Problem requirements:
Starting at the first line of the records below, reproduce every line up to and including the line with "ортезах, стоимостью 80", but leave out all pictures.

Supplied records:
----------------------------------------

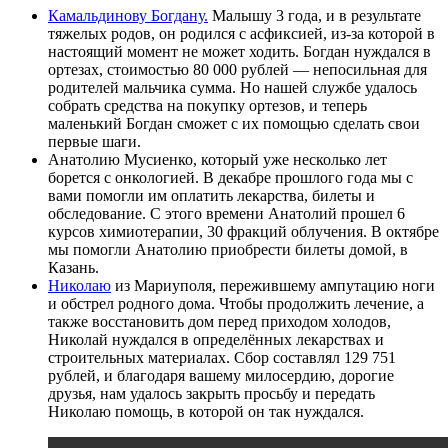
Камальдинову Богдану.
Малышу 3 года, и в результате
тяжелых родов, он родился с асфиксией, из-за которой в
настоящий момент не может ходить. Богдан нуждался в
ортезах, стоимостью 80 000 рублей — непосильная для
родителей мальчика сумма. Но нашей службе удалось
собрать средства на покупку ортезов, и теперь
маленький Богдан сможет с их помощью сделать свои
первые шаги.
Анатолию Мусиенко, который уже несколько лет
борется с онкологией. В декабре прошлого года мы с
вами помогли им оплатить лекарства, билеты и
обследование. С этого времени Анатолий прошел 6
курсов химиотерапии, 30 фракций облучения. В октябре
мы помогли Анатолию приобрести билеты домой, в
Казань.
Николаю
из Мариуполя, пережившему ампутацию ноги
и обстрел родного дома. Чтобы продолжить лечение, а
также восстановить дом перед приходом холодов,
Николай нуждался в определённых лекарствах и
строительных материалах. Сбор составлял 129 751
рублей, и благодаря вашему милосердию, дорогие
друзья, нам удалось закрыть просьбу и передать
Николаю помощь, в которой он так нуждался.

----------------------------------------

Solution to the exercise:
Камальдинову Богдану.
Малышу 3 года, и в результате
тяжелых родов, он родился с асфиксией, из-за которой в
настоящий момент не может ходить. Богдан нуждался в
ортезах, стоимостью 80 000 рублей — непосильная для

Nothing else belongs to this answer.